• **Task item**
Filter these entries, keeping only lines that hold the word "platforms".

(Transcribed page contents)
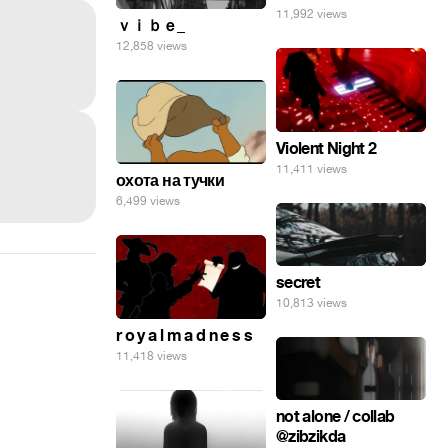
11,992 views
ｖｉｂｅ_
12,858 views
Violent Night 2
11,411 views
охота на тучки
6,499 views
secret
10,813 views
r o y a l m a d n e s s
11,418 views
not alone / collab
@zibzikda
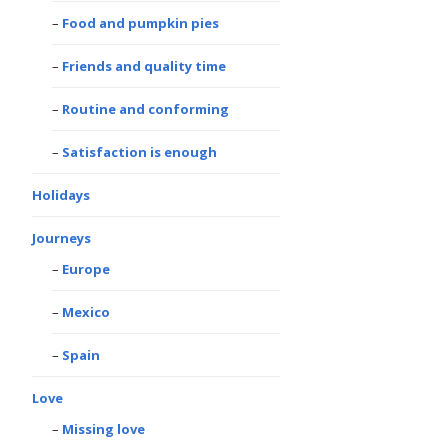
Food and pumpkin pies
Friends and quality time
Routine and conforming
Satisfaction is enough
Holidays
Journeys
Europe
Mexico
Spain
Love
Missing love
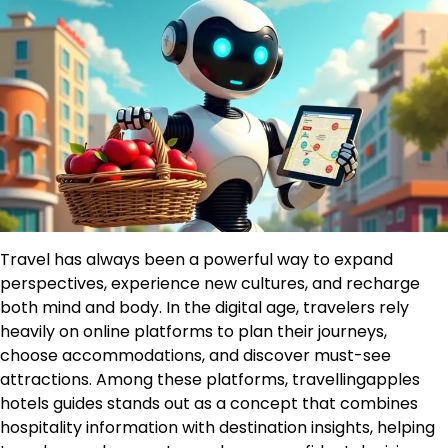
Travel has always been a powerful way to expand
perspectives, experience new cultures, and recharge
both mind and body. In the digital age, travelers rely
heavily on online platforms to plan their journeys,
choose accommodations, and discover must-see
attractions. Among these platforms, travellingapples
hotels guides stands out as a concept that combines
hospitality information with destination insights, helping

• **Answer for this exercise**
heavily on online platforms to plan their journeys,
attractions. Among these platforms, travellingapples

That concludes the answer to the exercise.